Local governments turning to streaming for meetings

From The Blade The latest Waterville city council meeting was the city’s first to be live-streamed on YouTube — making a long-planned digital addition a reality.

“By putting it on the internet, it will allow it to be seen by more people,” City Administrator Jim Bagdonas said.

Local governments around and including the city of Toledo have leveraged their websites and social media to make their meetings more accessible.

“I just wanted to get the information out to as many people as possible,” Bedford Township Supervisor Paul Pirrone said about the recent addition of a Facebook Live stream of township meetings.

Both Waterville and Bedford Township have added online viewing options to their traditional broadcast channel, which will continue for both municipalities.

Bedford’s live-stream reaches thousands of potential viewers.

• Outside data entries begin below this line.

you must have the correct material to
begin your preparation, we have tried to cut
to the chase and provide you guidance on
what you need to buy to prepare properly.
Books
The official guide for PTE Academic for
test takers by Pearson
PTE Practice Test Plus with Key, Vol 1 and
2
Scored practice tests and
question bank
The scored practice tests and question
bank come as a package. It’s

So far hundreds have checked in to view the meetings. Those clips are archived both on the township Facebook page and website.

Waterville had long broadcast its meetings on its Time Warner Cable channel, but with audio and video quality that reflected the old technology in Waterville’s city council chambers.

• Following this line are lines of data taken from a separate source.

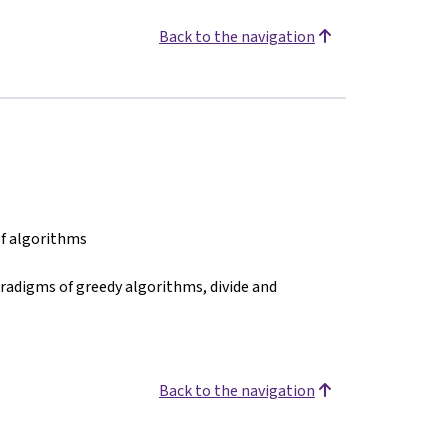
Back to the navigation
of algorithms
radigms of greedy algorithms, divide and
Back to the navigation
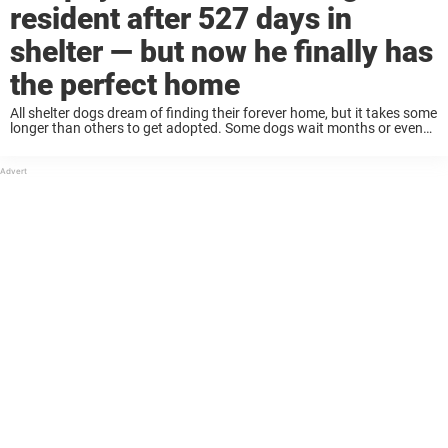
resident after 527 days in
shelter — but now he finally has
the perfect home
All shelter dogs dream of finding their forever home, but it takes some
longer than others to get adopted. Some dogs wait months or even
years to find a home. But that makes it even ...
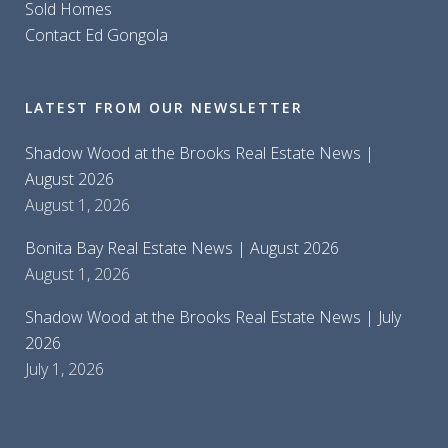
Sold Homes
Contact Ed Gongola
LATEST FROM OUR NEWSLETTER
Shadow Wood at the Brooks Real Estate News |
August 2026
August 1, 2026
Bonita Bay Real Estate News | August 2026
August 1, 2026
Shadow Wood at the Brooks Real Estate News | July
2026
July 1, 2026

“The quality of the audio and video wasn’t what we wanted it to be,” Mr. Bagdonas said.

City council had the $25,000 it took to upgrade the technology set aside in its capital improvement budget for the past five years, he said, with everything coming together in time for the July 24th meeting.

Bedford Township had its meetings broadcast live on its Buckeye Broadband channel at no cost to the township. Buckeye and The Blade are owned by Block Communications Inc.

The city of Toledo’s city council meetings are broadcast on WGTE-TV, with audio placed on the city’s Google site shortly after the meetings end. Only the most recent meetings are kept live on the site because of space restrictions, Toledo city council clerk Gerald Dedinger said. Older footage is available by request dating back to 2000.

“We typically get it online right away,” Mr. Dedinger said.

Several municipalities have the full audio from meetings published, including the cities of Oregon and Sylvania and Perrysburg and Sylvania Townships.

Sharon Bucher, the city of Sylvania’s clerk of council, said in her five years in the job there have not been any discussions about adding video recordings to the website.

“The most important part is the audio,” she said, and the city typically places the full audio online the day after the meeting.